Ejk: I play violin, number one instrument since I've been fourteen.

IM: Fantastic Do you compose?

Ejk: I try. I went to a state school to audition as a music composition major. Didn't make it. But I had an art portfolio.

IM: Haha, Isn't it funny how you end up zooming down one path rather than the other. But I do write now. I write as much as I draw. I have a career now as a writer as much as an artist. People usually know me for one and not the other. To me, It's all story telling.I only do one thing, and that's story telling. No matter if it's concept art, or doing a book, radio play, or making a piece of music. 
        It's only there to tell a story. . . for what's it worth. I became a drummer when I was eight, I drummed in a bagpipe band. Which was real classical classical rudiment drumming. When I was in art school. I got a kit and I played in every band you could think of. Rock bands, jazz bands, punks bands, all the while, this was going on. My whole family was musical. I grew up with a  Steinway baby grand in my living room and my dad, he was a fantastic piano player. That's when I'd really want to learn. So when he wasn't looking, I'd sneak over there and jam on it. And I got real good playing by ear. But that's not the same as really playing. So now one of my life goals is to really properly learn how to play the piano. It's so hard to learn to play twinkle twinkle little star, when you have to read the music, not when you can make up and play jazz on it.

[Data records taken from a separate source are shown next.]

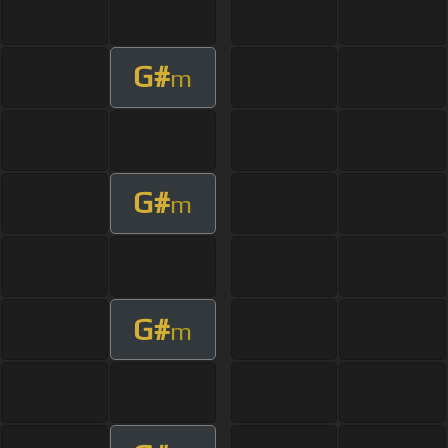
G#
m
G#
m
G#
m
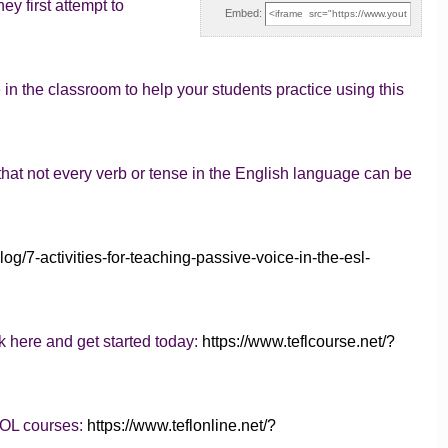
y first attempt to
Embed:
 in the classroom to help your students practice using this
t not every verb or tense in the English language can be
log/7-activities-for-teaching-passive-voice-in-the-esl-
k here and get started today:
https://www.teflcourse.net/?
SOL courses:
https://www.teflonline.net/?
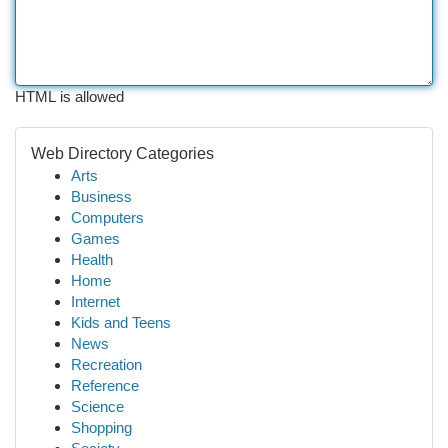
HTML is allowed
Web Directory Categories
Arts
Business
Computers
Games
Health
Home
Internet
Kids and Teens
News
Recreation
Reference
Science
Shopping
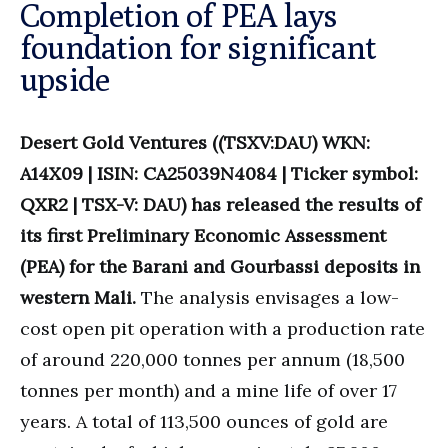
Completion of PEA lays
foundation for significant
upside
Desert Gold Ventures ((TSXV:DAU) WKN:
A14X09 | ISIN: CA25039N4084 | Ticker symbol:
QXR2 | TSX-V: DAU) has released the results of
its first Preliminary Economic Assessment
(PEA) for the Barani and Gourbassi deposits in
western Mali.
The analysis envisages a low-
cost open pit operation with a production rate
of around 220,000 tonnes per annum (18,500
tonnes per month) and a mine life of over 17
years. A total of 113,500 ounces of gold are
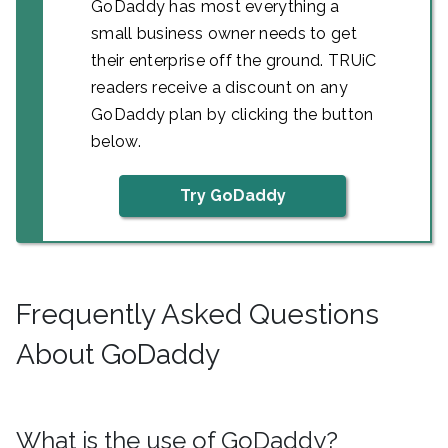
GoDaddy has most everything a
small business owner needs to get
their enterprise off the ground. TRUiC
readers receive a discount on any
GoDaddy plan by clicking the button
below.
Try GoDaddy
Frequently Asked Questions
About GoDaddy
What is the use of GoDaddy?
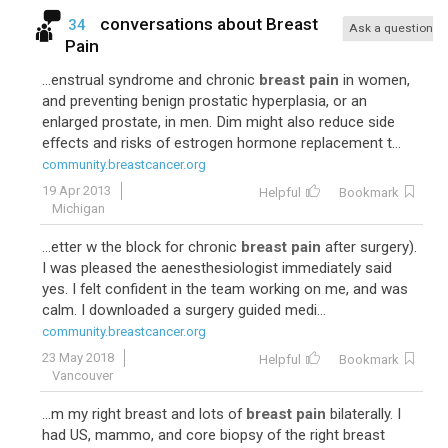
conversations about
Breast
34
Ask a question
Pain
...enstrual syndrome and chronic
breast pain
in women,
and preventing benign prostatic hyperplasia, or an
enlarged prostate, in men. Dim might also reduce side
effects and risks of estrogen hormone replacement t...
community.breastcancer.org
19 Apr 2013
Helpful
Bookmark
Michigan
...etter w the block for chronic
breast pain
after surgery).
I was pleased the aenesthesiologist immediately said
yes. I felt confident in the team working on me, and was
calm. I downloaded a surgery guided medi...
community.breastcancer.org
23 May 2018
Helpful
Bookmark
Vancouver
...m my right breast and lots of
breast pain
bilaterally. I
had US, mammo, and core biopsy of the right breast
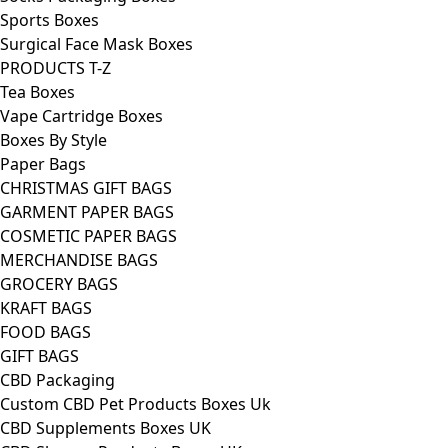
Sports Boxes
Surgical Face Mask Boxes
PRODUCTS T-Z
Tea Boxes
Vape Cartridge Boxes
Boxes By Style
Paper Bags
CHRISTMAS GIFT BAGS
GARMENT PAPER BAGS
COSMETIC PAPER BAGS
MERCHANDISE BAGS
GROCERY BAGS
KRAFT BAGS
FOOD BAGS
GIFT BAGS
CBD Packaging
Custom CBD Pet Products Boxes Uk
CBD Supplements Boxes UK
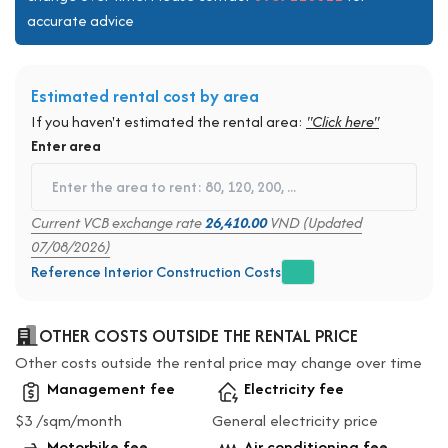
accurate advice
Estimated rental cost by area
If you haven't estimated the rental area:
"Click here"
Enter area
Current VCB exchange rate
26,410.00
VND (Updated
07/08/2026)
Reference Interior Construction Costs
OTHER COSTS OUTSIDE THE RENTAL PRICE
Other costs outside the rental price may change over time
Management fee
Electricity fee
$3 /sqm/month
General electricity price
Motorbike fee
Air conditioning fee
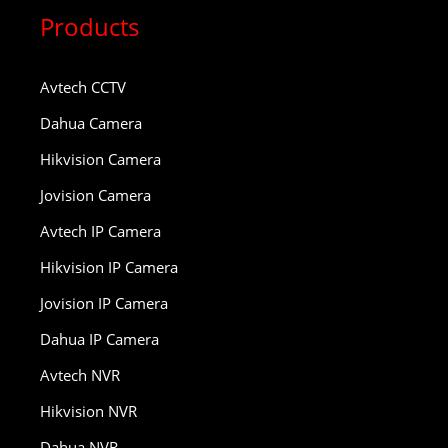
Products
Avtech CCTV
Dahua Camera
Hikvision Camera
Jovision Camera
Avtech IP Camera
Hikvision IP Camera
Jovision IP Camera
Dahua IP Camera
Avtech NVR
Hikvision NVR
Dahua NVR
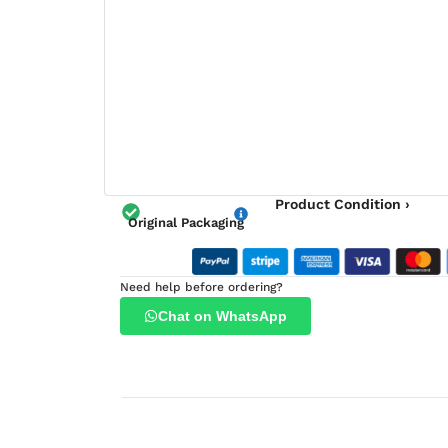
Product Condition ›
Original Packaging
Need help before ordering?
Chat on WhatsApp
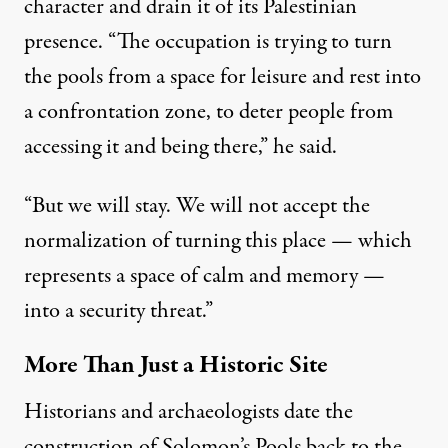
character and drain it of its Palestinian
presence. “The occupation is trying to turn
the pools from a space for leisure and rest into
a confrontation zone, to deter people from
accessing it and being there,” he said.
“But we will stay. We will not accept the
normalization of turning this place — which
represents a space of calm and memory —
into a security threat.”
More Than Just a Historic Site
Historians and archaeologists date the
construction of Solomon’s Pools back to the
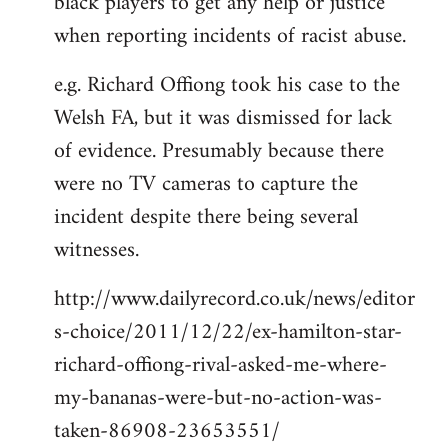
black players to get any help or justice
when reporting incidents of racist abuse.
e.g. Richard Offiong took his case to the
Welsh FA, but it was dismissed for lack
of evidence. Presumably because there
were no TV cameras to capture the
incident despite there being several
witnesses.
http://www.dailyrecord.co.uk/news/editor
s-choice/2011/12/22/ex-hamilton-star-
richard-offiong-rival-asked-me-where-
my-bananas-were-but-no-action-was-
taken-86908-23653551/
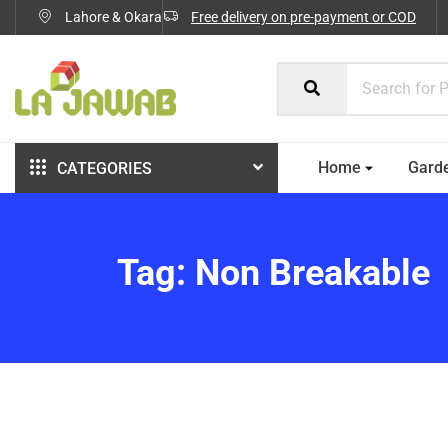
Lahore & Okara
Free delivery on pre-payment or COD
Home
Gard
CATEGORIES
Tag:
Non Breakable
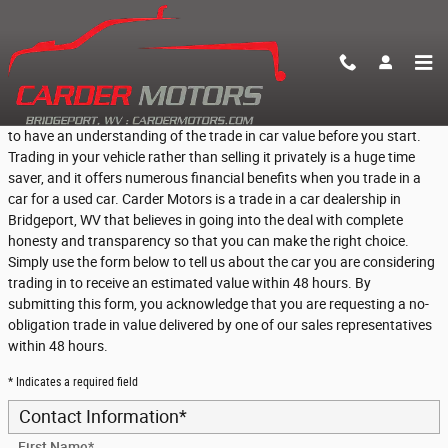
Skip to main content
Find Out What Your Vehicle is Worth
If you are thinking about trading in your vehicle, then it is a great idea
to have an understanding of the trade in car value before you start.
Trading in your vehicle rather than selling it privately is a huge time
saver, and it offers numerous financial benefits when you trade in a
car for a used car. Carder Motors is a trade in a car dealership in
Bridgeport, WV that believes in going into the deal with complete
honesty and transparency so that you can make the right choice.
Simply use the form below to tell us about the car you are considering
trading in to receive an estimated value within 48 hours. By
submitting this form, you acknowledge that you are requesting a no-
obligation trade in value delivered by one of our sales representatives
within 48 hours.
* Indicates a required field
Contact Information
*
First Name
*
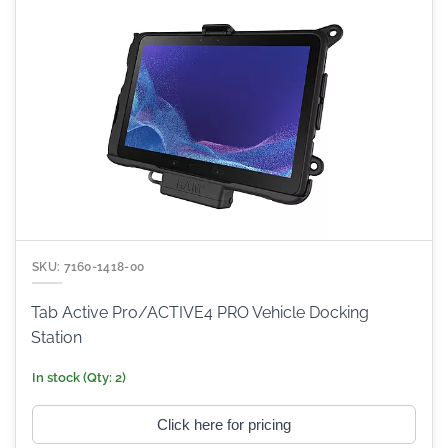
SKU: 7160-1418-00
Tab Active Pro/ACTIVE4 PRO Vehicle Docking
Station
In stock (Qty: 2)
Click here for pricing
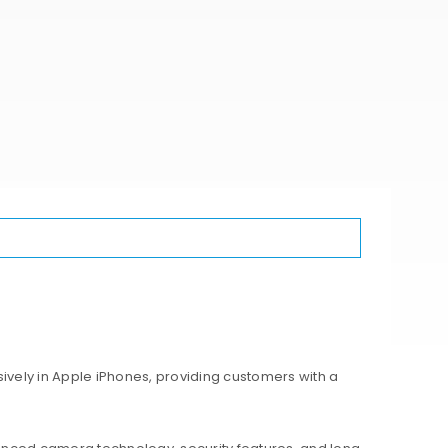
ively in Apple iPhones, providing customers with a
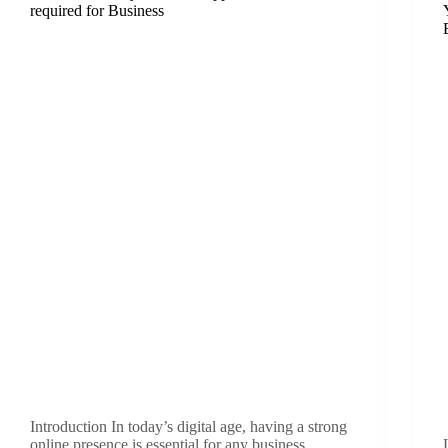
required for Business
Introduction In today’s digital age, having a strong
online presence is essential for any business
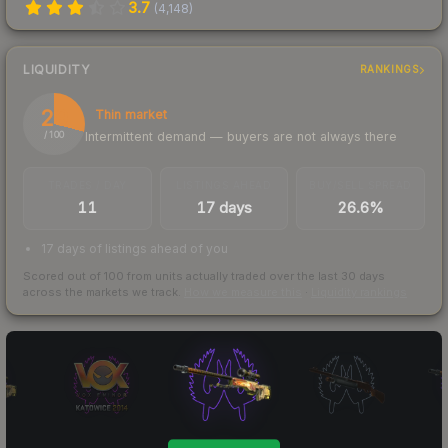
3.7
(
4,148
)
LIQUIDITY
RANKINGS
29
Thin market
Intermittent demand — buyers are not always there
/ 100
TRADES / DAY
LISTINGS AHEAD
BUY/SELL SPREAD
11
17 days
26.6%
17 days of listings ahead of you
Scored out of 100 from units actually traded over the last
30
days
across the markets we track.
How we measure this
·
Liquidity rankings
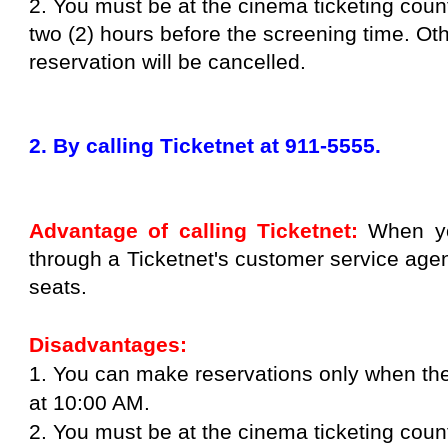
2. You must be at the cinema ticketing cou
two (2) hours before the screening time. Ot
reservation will be cancelled.
2. By calling Ticketnet at 911-5555.
Advantage of calling Ticketnet:
When yo
through a Ticketnet's customer service age
seats.
Disadvantages:
1. You can make reservations only when the
at 10:00 AM.
2. You must be at the cinema ticketing cou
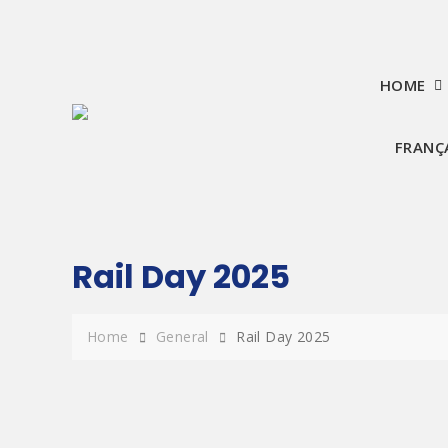
Skip
to
content
HOME
FRANÇ
Rail Day 2025
Home
General
Rail Day 2025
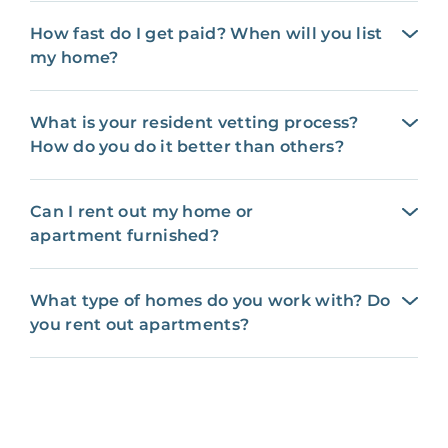
How fast do I get paid? When will you list
my home?
What is your resident vetting process?
How do you do it better than others?
Can I rent out my home or
apartment furnished?
What type of homes do you work with? Do
you rent out apartments?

Ejk: My whole violin career was based on playing by ear.

IM: That's amazing. Violin has that added thing of no frets and just learn the spaces and that has prompted a drawing thing I've been doing recently. I believe, if you knew the size of your piece of paper, you could learn to move across it the same way you could move across a violin, without frets. It's just practice. You learn the space. You learn to move your hand as much; if you were to move it to that note. So I'm working on two sheets of paper. One is a letter size and the other is a big paper pad size, one you'd have on an easel. One of these days, Im going to ask someone from the audience to blindfold me, and I'm going to do blindfold drawing. There's no reason why it wouldn't be a nice drawing.

Ejk: One of my professors told me that there was a study, when you learn to do something 26 times it becomes muscle memory.

IM: My wife has done marshal arts and I know a lot of people who have done that. And it's really about practicing those moves so slow that when you're in combat mode, it just happens without you thinking. And drawing too. That's why I try to draw everyday. It's just to keep programing that muscle, that side of me that draws. So that it's ready for when I need to do the other stuff. You only get that from practice. . . Technical day when Im working I try to get up by 8. Im in the studio by nine. I stop for lunch. Then I go until 8 or 9. I spend some family time and when everyone's in bed. I'll work from 11 til 2 or 4 in the morning on my personal stuff. I know that doesn't sound like much sleep but trust me 4 hours of happy satisfied sleep is much better than 8 hours of tossing and turning. There's no typical day, that's the rhythm I try to get into. Obviously if Im traveling it throws that off or if the deadlines aren't as pressing then they might slip a little. Its a good working hours to get into, those ones.

Ejk: How do you process your images? Do you think about it?

IM: I don’t process or think about images in a linear way. I've done it enough now, my gosh, since 1980 something. And what I try to do is perform it instead of think it. So you do your prep; the build your characters, your scene, sketches, whatever you need to understand what your about to draw. And then when I draw, I try to be that character. I try to be that scene that I'm drawing. And then perform there on paper. To the point, this is what prompted me to the blind drawing. I don't look where I am drawing. It's like driving. You move a steering wheel. You're shifting. Your eyes should be on the road. I draw like that. When you drive, you're not really thinking of keeping your car on that side of that road. You kind of know by now the width of your car, where it is, all that stuff. Everything is flying ahead, you're trying to fly that little car that's ahead of you. Drawing is like that to me, there comes a point when you can see the drawing in front of you, you just glide along the lines. So the prep helps you to get there. For something you don’t understand. I draw it out of my head first, even when it's a crappy drawing.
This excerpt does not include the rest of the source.